Despite extensive search operations by naval and commercial ships from England, France and the Channel Islands, Powell and the balloon were never seen again. No doubt George Usborne, in common with other educated and technically-minded citizens in Queenstown, would have kept abreast of these developments as reported in the English and Irish press.

Early Life in Queenstown

In 1880, George was appointed to the Queenstown Coastguard and served there for three years. Then, in December 1883, he joined Cork Harbour Board as Deputy Harbour Master, becoming Pilot Master in 1893 and eventually Harbour Master in 1922. He was Honorary Secretary of the lifeboat management committee for forty years. The May 1920 Lifeboat Journal reported that on:

‘20 April 1920, Admiral Sir Reginald Tupper, KCB, Commander-in-Chief Western Approaches, presented to Captain Usborne the Thanks of the Committee Management inscribed on Vellum, and the Silver Inkstand which had been awarded to him for his services during thirty-six years as Honorary Secretary of the Queenstown Station, which has now been closed.’

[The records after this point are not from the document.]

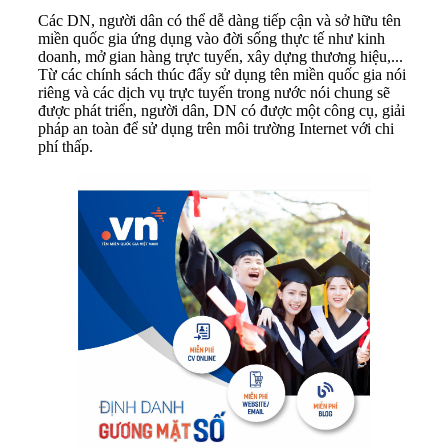
Các DN, người dân có thể dễ dàng tiếp cận và sở hữu tên
miền quốc gia ứng dụng vào đời sống thực tế như kinh
doanh, mở gian hàng trực tuyến, xây dựng thương hiệu,...
Từ các chính sách thúc đẩy sử dụng tên miền quốc gia nói
riêng và các dịch vụ trực tuyến trong nước nói chung sẽ
được phát triển, người dân, DN có được một công cụ, giải
pháp an toàn để sử dụng trên môi trường Internet với chi
phí thấp.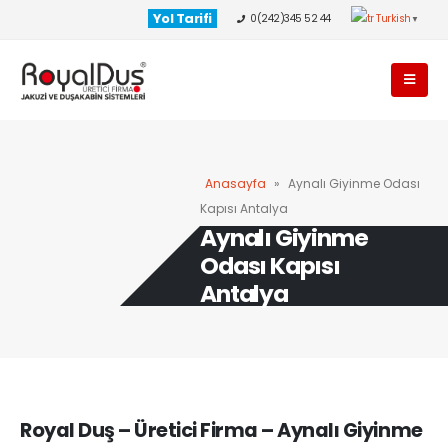
Yol Tarifi
0(242)345 52 44
Turkish
▼
Anasayfa
»
Aynalı Giyinme Odası
Kapısı Antalya
Aynalı Giyinme
Odası Kapısı
Antalya
Royal Duş – Üretici Firma – Aynalı Giyinme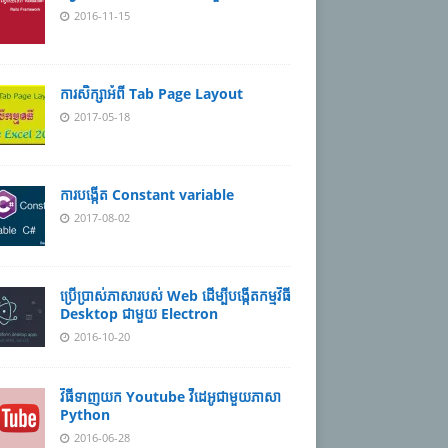
2016-11-15
ការសិក្សាអំពី Tab Page Layout
2017-05-18
ការបង្កើត Constant variable
2017-08-02
ប្រើប្រាស់ភាសារបស់ Web ដើម្បីបង្កើតកម្មវិធី
Desktop ជាមួយ Electron
2016-10-20
វិធីទាញយក Youtube វីដេអូជាមួយភាសា​
Python
2016-06-28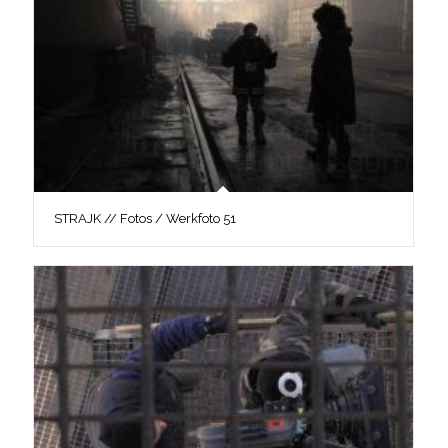
STRAJK // Fotos / Werkfoto 51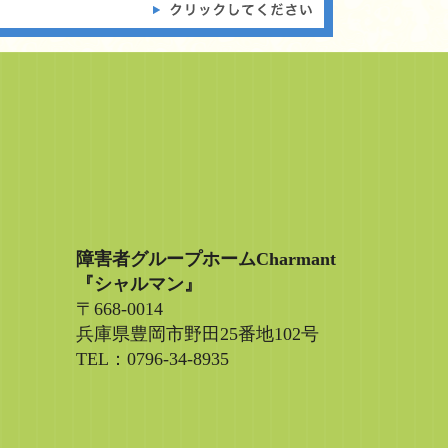
障害者グループホームCharmant
『シャルマン』
〒668-0014
兵庫県豊岡市野田25番地102号
TEL：0796-34-8935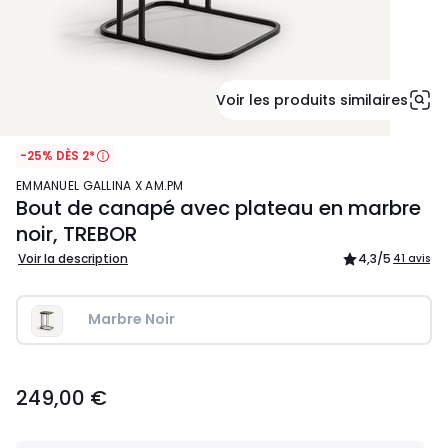
Voir les produits similaires
-25% DÈS 2*
EMMANUEL GALLINA X AM.PM
Bout de canapé avec plateau en marbre
noir, TREBOR
Voir la description
4,3
/5
41 avis
Marbre Noir
249,00
249,00 €
€.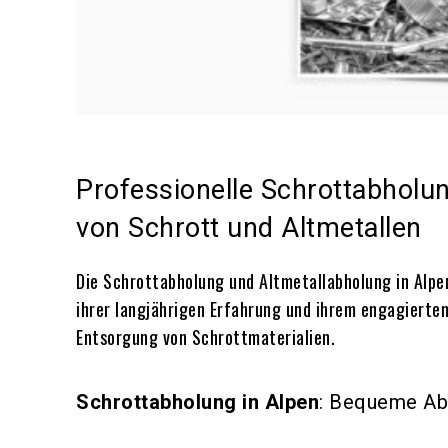
Professionelle Schrottabholu
von Schrott und Altmetallen
Die Schrottabholung und Altmetallabholung in Alpe
ihrer langjährigen Erfahrung und ihrem engagierte
Entsorgung von Schrottmaterialien.
Schrottabholung in Alpen
: Bequeme Ab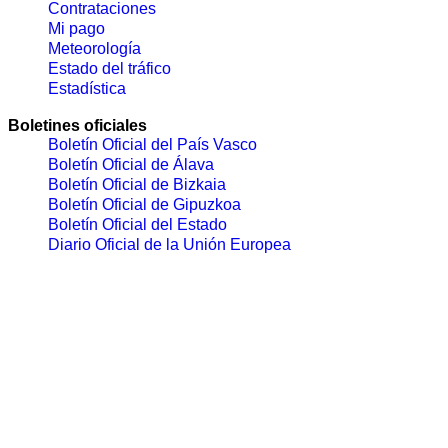
Contrataciones
Mi pago
Meteorología
Estado del tráfico
Estadística
Boletines oficiales
Boletín Oficial del País Vasco
Boletín Oficial de Álava
Boletín Oficial de Bizkaia
Boletín Oficial de Gipuzkoa
Boletín Oficial del Estado
Diario Oficial de la Unión Europea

He retired from his position as harbour master in May 1925 owing to ill health and died two months later. His obituaries in the Irish press praised his long career of public service and noted that he had carried out his work with the Irish Times to his usual high standard, commenting favourably upon his, ‘utmost zeal and efficiency’, and the Cork Examiner recording that he was, ‘a very upright and kindly gentleman, who made innumerable friends amongst those who had the pleasure of his cultured and refined acquaintance’. George Usborne was very proud of his years of service in what he regarded as the safest harbour in the United Kingdom at all times. He recalled that he had seen the largest ocean steamers of nearly every line flying the British flag enter and leave the harbour at all stages of the tide, in all weathers, both day and night, and had never known a casualty occur, except through carelessness or some grave error of judgement.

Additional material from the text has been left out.